10 Facts About Education in India
- Considering India has the second largest population in the world, it isn’t surprising to find that India has the world’s second-largest school system, after China. However, there is still a gap in participation rates despite the millions of enrolled students. These gaps are particularly evident among populations of lower castes, minorities, and rural regions. Education in India is on its way toward improving due to major increases in government funding in rural areas.
- Free and compulsory education in India is provided to children between the ages of 6 and 14. In August 2009, the Indian Parliament passed the landmark Right to Education Act that made education in India free and compulsory for children between the ages of 6 and 14. There have been tremendous increases and advances in access to education and because of this act. For example, literacy rates in India have increased in recent years. The student population in the school system grew by 5 percent between the years 2010 and 2015.
- India’s improved education system is one of the main contributors to it’s growing economy. Over the past several years, India increased spending on education by 80 percent between 2011 and 2015, increased literacy rates to nearly 74 percent as of 2011, increased English-language speaking in classrooms giving more access to foreign studies and careers and has significantly increased primary education than ever before. This has to lead to a surge in youth working in some of the best technology-centered jobs in the world. Subsequently, India has seen an increase in GDP.
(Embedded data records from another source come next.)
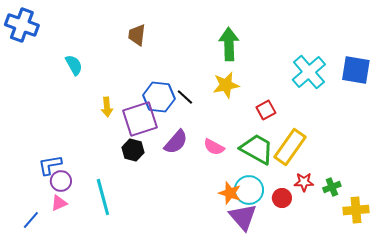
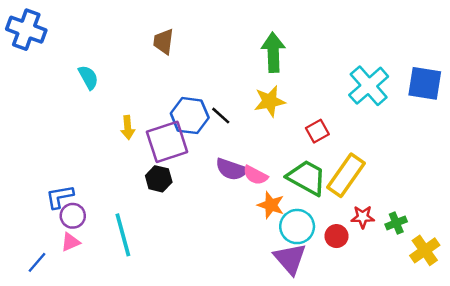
purple semicircle: (176, 142) -> (231, 169), moved, turned 68
orange star: (230, 193) -> (271, 205), moved
yellow cross: (356, 210) -> (425, 250), turned -30

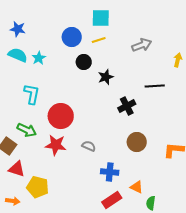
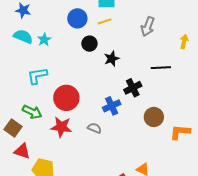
gray arrow: (142, 45) -> (148, 26), turned 132
cyan L-shape: (32, 94) -> (37, 76), turned -110
brown circle: (137, 142) -> (154, 117), moved
blue cross: (110, 172) -> (112, 106), moved, turned -30

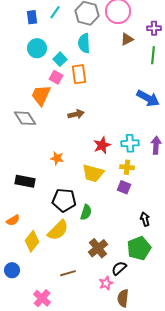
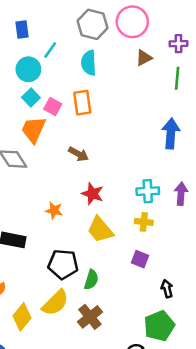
cyan line: (55, 12) -> (50, 50), moved
cyan square: (60, 59) -> (31, 98), moved
blue arrow: (148, 98) -> (171, 133), turned -115
brown arrow: (76, 114) -> (78, 154), turned 42
red star: (102, 145) -> (93, 194), moved, turned -30
yellow trapezoid: (93, 173) -> (100, 230), turned 35
purple square: (124, 187) -> (140, 259), moved
brown cross: (98, 248) -> (90, 317), moved

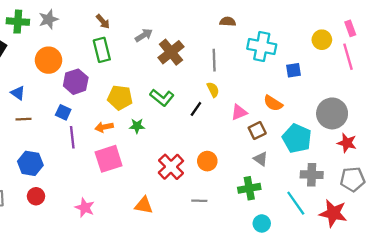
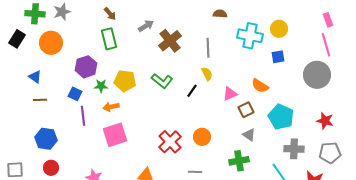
yellow circle: (322, 40) -> (279, 29), moved
orange circle: (48, 60) -> (51, 43), moved
gray circle: (332, 113) -> (317, 75), moved
green star: (137, 126) -> (101, 86), moved

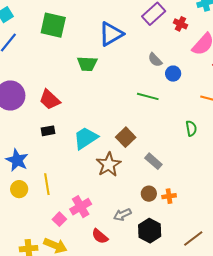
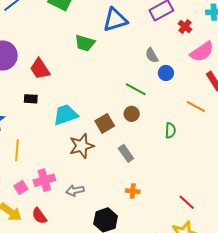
brown circle: (149, 194) -> (132, 114), moved
gray arrow: (122, 215) -> (75, 190), moved
red semicircle: (100, 236) -> (39, 216), moved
- One in 40 primary schools in India is conducted in tents or open spaces with unqualified teachers. Insufficient funds are allocated to rural regions and primary schools depriving children in rural areas of primary schooling in buildings. Often children are taught in tents or open spaces with little to no common resources, such as pencils, pens, paper, chalkboard, etc. Further, UNICEF and other global organizations have observed that one major problem with education in India is unqualified teachers. For example, according to WENR (World Education News + Reviews), the qualification requirements for teachers are low.
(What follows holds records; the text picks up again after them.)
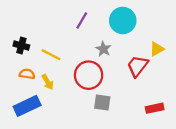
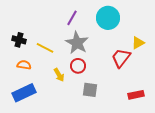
gray star: (103, 49) -> (77, 43), moved, size x1.6
red circle: (89, 75) -> (78, 66), size x0.6
yellow arrow: (48, 82) -> (59, 75), moved

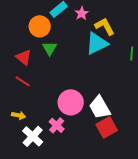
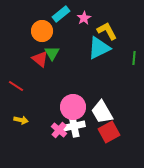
red triangle: (24, 57) -> (40, 59), moved
red line: (23, 81) -> (16, 86), moved
white cross: (33, 136) -> (74, 126), moved, turned 35

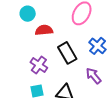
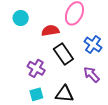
red semicircle: (44, 30) -> (50, 31), moved

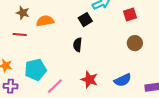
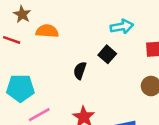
black square: (85, 20) -> (107, 54), moved, turned -32

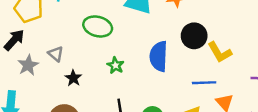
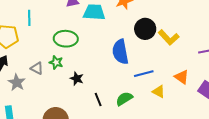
green star: (115, 65) -> (56, 62), moved
black star: (73, 78) -> (77, 79), moved
blue line: (204, 83) -> (144, 74), moved

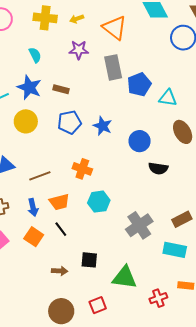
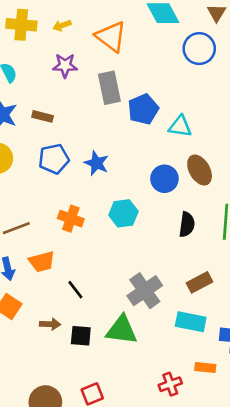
blue circle: (140, 141) -> (164, 179), moved
black semicircle: (158, 168) -> (187, 224), moved, turned -90
cyan hexagon: (99, 202) -> (123, 213), moved
black line: (61, 229) -> (75, 290), moved
brown arrow: (60, 271) -> (50, 324), moved
green triangle: (125, 277) -> (122, 330), moved

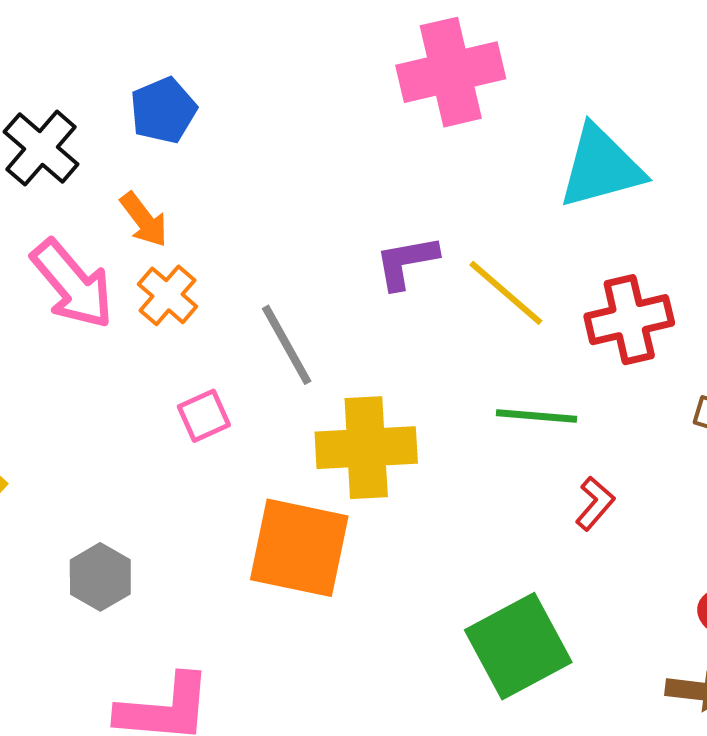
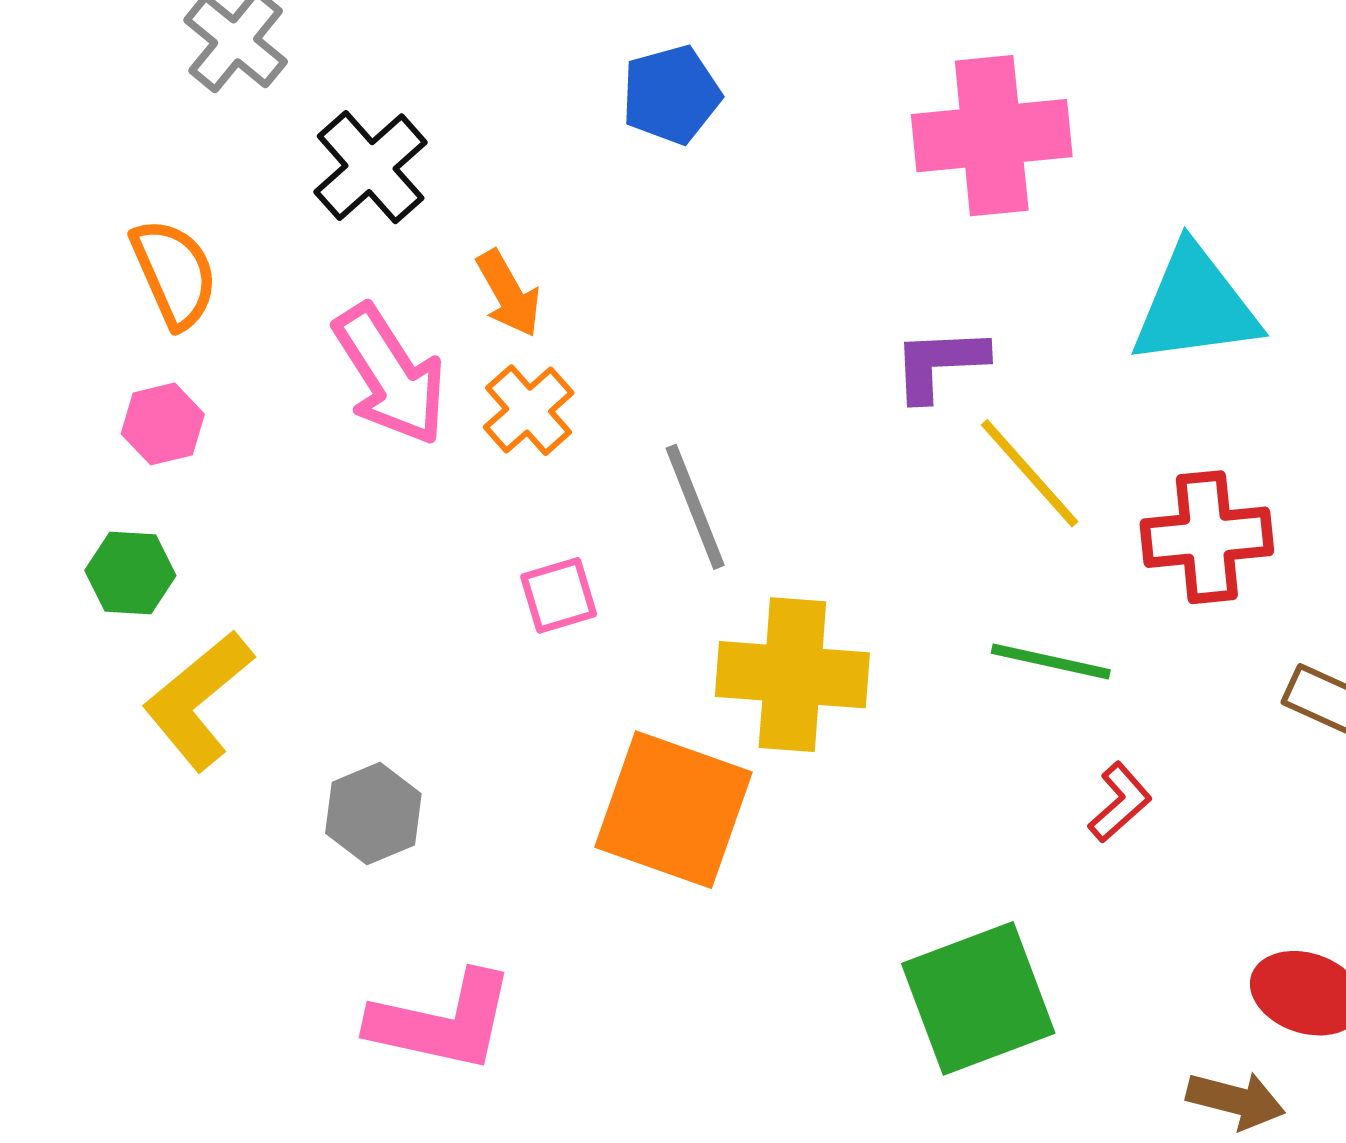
blue pentagon: (163, 110) -> (671, 95), moved
purple L-shape: (406, 262) -> (939, 364), moved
- A disproportionate number of total out-of-school children in India are girls. In the rural areas of India, is not uncommon to find that child labor is a primary reason children are not in school. This is because of the need of children in the farms and family work to provide a living for families below the poverty line. Most of these children are girls. In certain regions, there is still resistance to sending girls to school. Even with the Right to Education Act making school compulsory for children 6-14, more girls than boys are forced to drop-out by their parents to help out at home. However, progress has been made in keeping girls in school. The Right to Education Act doubled the number of girls toilets in schools by 2016 and increase the number of walled school grounds removing a significant safety concern for girls school attendance. Since the Right to Education Act passed, the percentage of out-of-school girls 11-14 decreased from 10.3 percent in 2006 to 4.1 percent in 2018.
- Preschool education in India is not mandatory and fairly uncommon. The Right to Education act emphasized education in India for ages 6-14. However, preschool education is not necessarily prioritized. In reality, more than 30 percent of educational funds are allocated towards higher education, leaving education for children under age 6 underfunded.
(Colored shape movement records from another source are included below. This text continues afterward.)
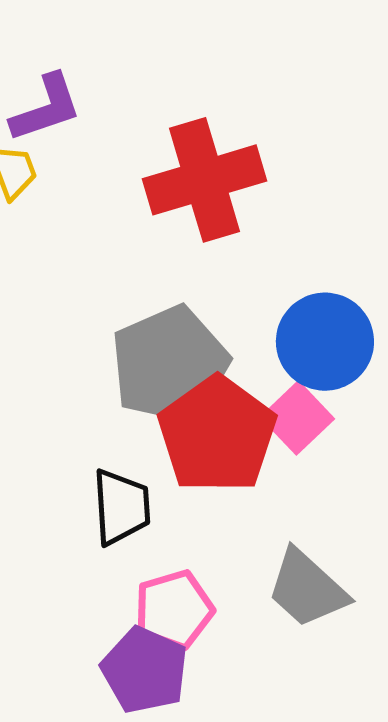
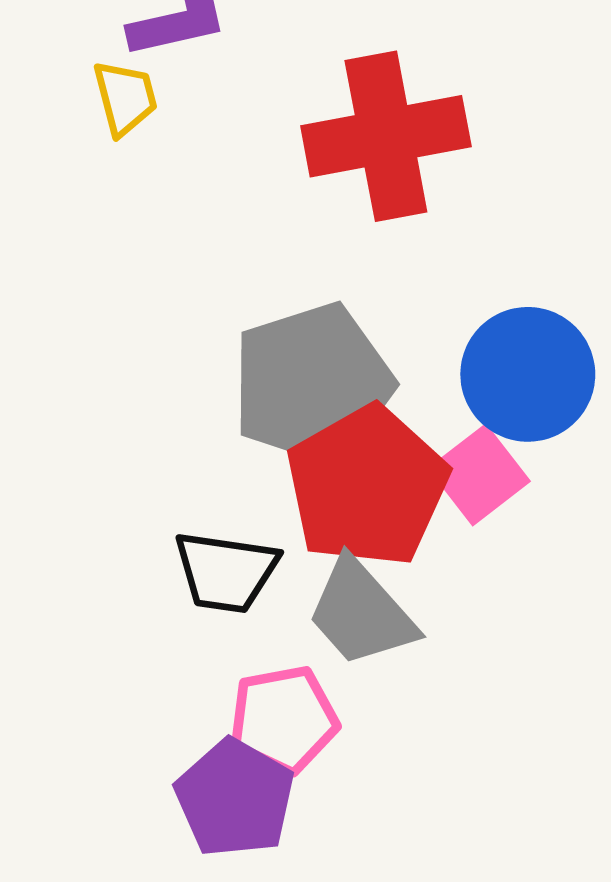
black trapezoid: (121, 507) -> (226, 572), turned 96
gray trapezoid: (307, 589) -> (361, 613), moved

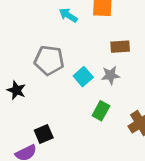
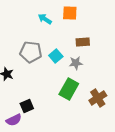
cyan square: (83, 77) -> (56, 56), moved
green rectangle: (101, 111) -> (69, 89), size x1.5

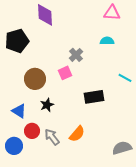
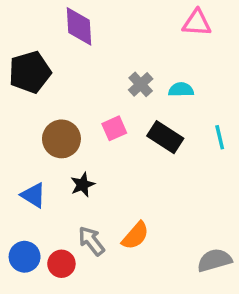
cyan semicircle: (107, 41) -> (181, 90), moved
gray cross: (76, 55) -> (141, 84), moved
cyan line: (125, 78) -> (220, 137), turned 48
black rectangle: (94, 97) -> (165, 137), moved, turned 42
red circle: (32, 131) -> (61, 264), moved

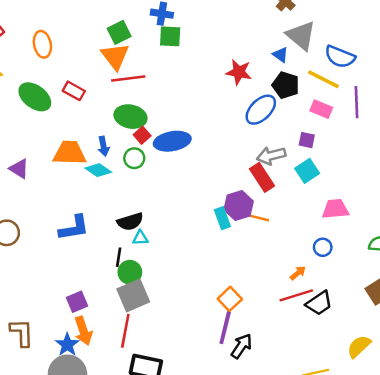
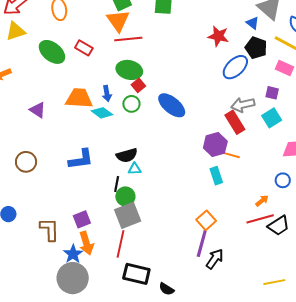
blue ellipse: (172, 141) -> (172, 105), moved, turned 48
cyan rectangle: (222, 218) -> (216, 176), moved
brown L-shape: (22, 333) -> (49, 229), moved

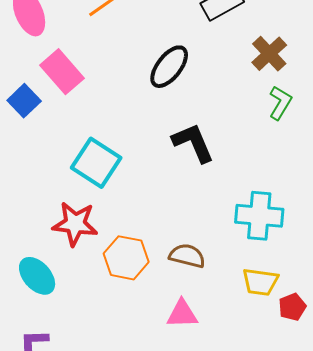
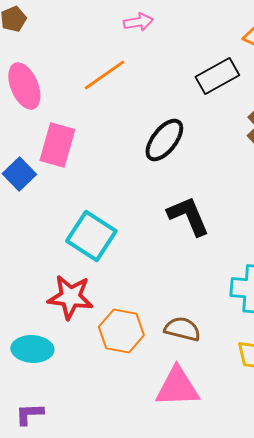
pink rectangle: (62, 72) -> (57, 145), turned 57
cyan ellipse: (37, 276) -> (32, 349), turned -45
pink triangle: (182, 314) -> (177, 387), size x1.4

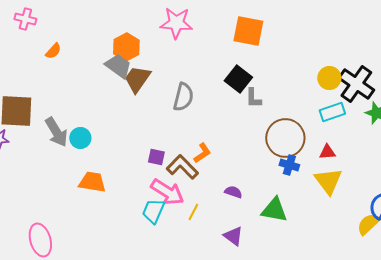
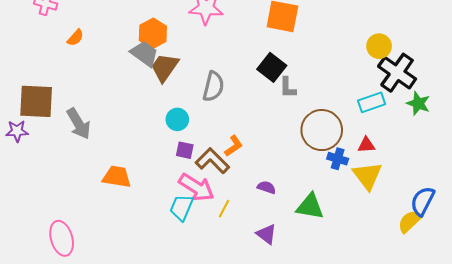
yellow circle: (329, 78) -> (379, 46), moved
cyan circle: (80, 138) -> (177, 119), moved
blue cross: (289, 165) -> (338, 159), moved

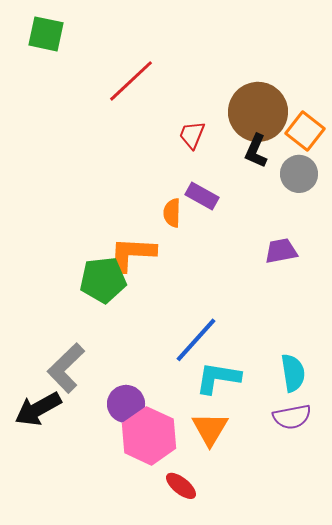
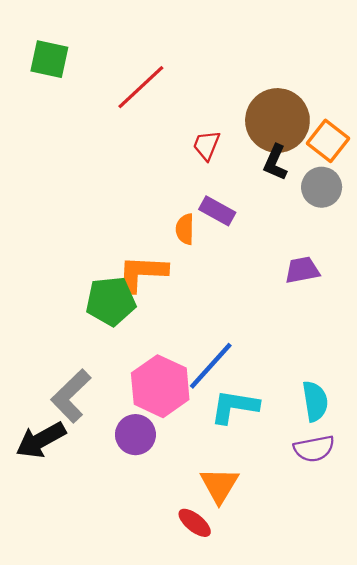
green square: (46, 34) -> (49, 59), moved
orange triangle: (210, 429) -> (219, 485), moved
pink hexagon: (149, 436) -> (160, 386), moved

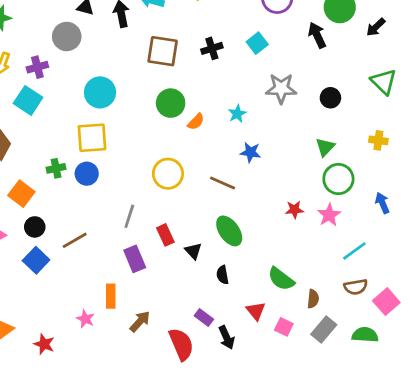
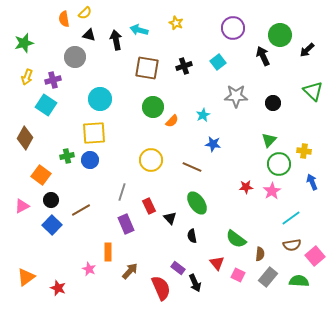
yellow cross: (378, 140) -> (304, 151), moved

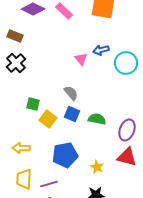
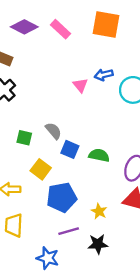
gray semicircle: (71, 93) -> (53, 131), moved
yellow square: (48, 119) -> (41, 169), moved
purple line: (49, 184) -> (69, 231), moved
- As of 2011, 21.2 percent of India’s population lives under the official poverty line. High poverty rates lead to high drop out rates for children. Why? Their priority and primary concern is helping their families survive. For the impoverished, education is a luxury, something only the rich can afford in terms of time and money. This mindset can be changed by allocating more money to building schools in impoverished areas in India thereby providing direct access to school and working around the schedules of those also helping their families.
- In this years’ budget, the Finance Minister announced a 4.9 percent increase in the education budget. Four billion Indian Rupees ($58 million) will be allocated for setting-up world-class institutes of education in India. According to the Hindu Business Line, “Union Finance Minister Nirmala Sitharaman said the government will bring in a new national education policy to transform India’s higher education system to one of the best in the world.” Thirty percent of funds will be allocated towards higher education to emphasize research and innovation in higher education.
- The recently increased education budget is focused on research and higher education in India, rather than primary and rural education. Though a meager amount of money will be spent on education in rural India, the state and central governments are working together by allocating approximately $5.7 billion for improving rural school infrastructure and recruiting teachers. With more qualified teachers and better infrastructure, a better school environment will be in place for children in these areas.
- In addition to the issue of poor infrastructure of schools in rural areas, many children must travel far to attend school. Consequently, the government launched Samagra Shiksha, the first integrated scheme extending unified support to states from preschool to senior level. Under this program, preschool has a newfound priority. Girls from disadvantaged areas are also provided with more attention in terms of education. This is a step toward new programs that aim at improved education in India.